▶
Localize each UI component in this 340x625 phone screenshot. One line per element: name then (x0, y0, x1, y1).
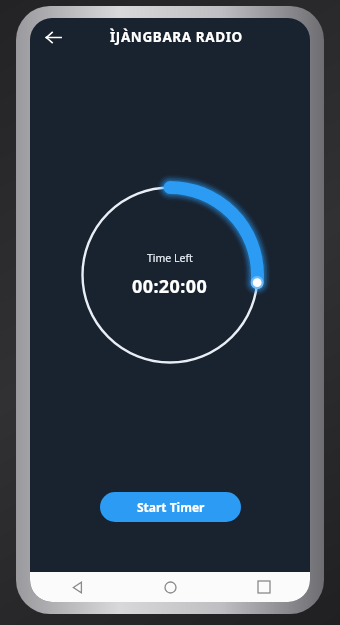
staticText: ÌJÀNGBARA RADIO (110, 28, 243, 46)
button[interactable]: Recents (217, 572, 310, 602)
button[interactable]: Back (30, 572, 124, 602)
button[interactable]: Home (124, 572, 217, 602)
staticText: Time Left (147, 251, 193, 265)
staticText: Start Timer (137, 499, 205, 515)
button[interactable]: Back (36, 20, 70, 54)
staticText: 00:20:00 (132, 274, 208, 299)
button[interactable]: Start Timer (100, 492, 241, 522)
◀
(WHAT THE TASK ASKS):
Copy out all the data above exactly as written. Skip the pictures.

(EXERCISE ANSWER):
Localize each UI component in this 340x625 phone screenshot. One line per element: name then (x0, y0, x1, y1).
staticText: ÌJÀNGBARA RADIO (110, 28, 243, 46)
button[interactable]: Recents (217, 572, 310, 602)
button[interactable]: Back (30, 572, 124, 602)
button[interactable]: Home (124, 572, 217, 602)
staticText: Time Left (147, 251, 193, 265)
staticText: Start Timer (137, 499, 205, 515)
button[interactable]: Back (36, 20, 70, 54)
staticText: 00:20:00 (132, 274, 208, 299)
button[interactable]: Start Timer (100, 492, 241, 522)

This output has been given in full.